Stephen Chow Sau-yan, SJ (, born 7 August 1959) is a Hong Kong Chinese bishop of the Catholic Church.  He is the Bishop of Hong Kong, appointed to the position in 2021 after previously serving as the provincial superior of the Chinese Province of the Society of Jesus.

Early life
Chow was born in British Hong Kong on 7 August 1959.  He studied psychology and philosophy at the University of Minnesota, obtaining a bachelor's degree and a master's degree in Educational Psychology.  He subsequently joined the Society of Jesus in 1984, completing his noviceship in 1986. He joined the Milltown Institute of Theology and Philosophy in Dublin and gaining a Licentiate in Philosophy in 1988.  After obtaining the licentiate, he returned to Hong Kong and taught at Wah Yan College, Kowloon for two years.  Starting in 1990, he studied theology at the Holy Spirit Seminary in Hong Kong.  On 16 July 1994, Chow was ordained to the Catholic priesthood at the Cathedral of the Immaculate Conception by John Baptist Wu, the Bishop of Hong Kong at the time.  He undertook postgraduate studies at the Loyola University, Chicago, receiving a master's degree in Organization Development in 1995.

Presbyteral ministry
Chow's first pastoral assignment was at Wah Yan Kowloon and Hong Kong, where he was chaplain, teacher, and school manager from 1996 to 2000.  He commenced doctoral studies at Harvard University in 2000 and was granted a Doctor of Education six years later.  His thesis was titled "Understanding Moral Culture in Hong Kong Secondary Schools: Relationships among Moral Norm, Moral Culture, Academic Achievement Motivation, and Empathy".  He made his final vows on 17 April 2007.

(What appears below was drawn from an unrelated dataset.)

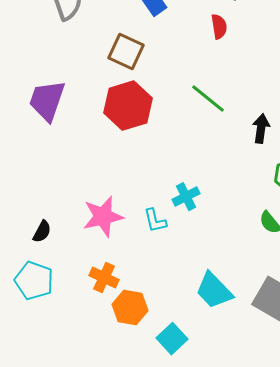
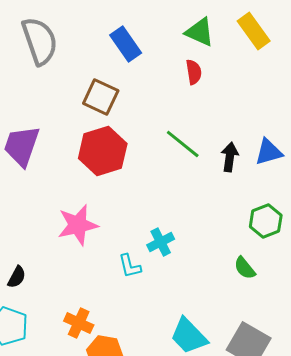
black arrow: (261, 129) -> (230, 157), moved
pink star: (103, 217) -> (78, 225), moved

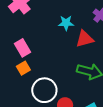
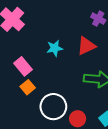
cyan star: (66, 23) -> (55, 48), moved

Up until his appointment as bishop, Chow served as supervisor of both Wah Yan colleges in Kowloon and Hong Kong Island.  He was an honorary assistant professor at the University of Hong Kong from 2007 to 2014, as well as a part-time professor of psychology at Holy Spirit Seminary (his alma mater).  He was a participant at the Jesuits' 36th General Congregation in October 2016.  Chow succeeded John Lee Hua as provincial superior of the Chinese Province of the Society of Jesus on 1 January 2018.

Episcopal ministry
Chow was appointed Bishop of Hong Kong on 17 May 2021.  The see had been vacant since 3 January 2019, when Michael Yeung died in office after less than two years at the helm.  His appointment was described as a surprise by the Jesuit magazine America given that he was not previously mentioned as one of the likely candidates for the post.  However, the Union of Catholic Asian News mentioned in January 2019 – shortly after Yeung's death – how two of the candidates were Jesuits, without specifically naming them.  Chow revealed how he initially declined to be bishop in December 2020, as he was of the opinion that the post should be taken up by a member of the secular clergy.  However, he ultimately relented after receiving a handwritten letter from Pope Francis.  He was consecrated on 4 December 2021.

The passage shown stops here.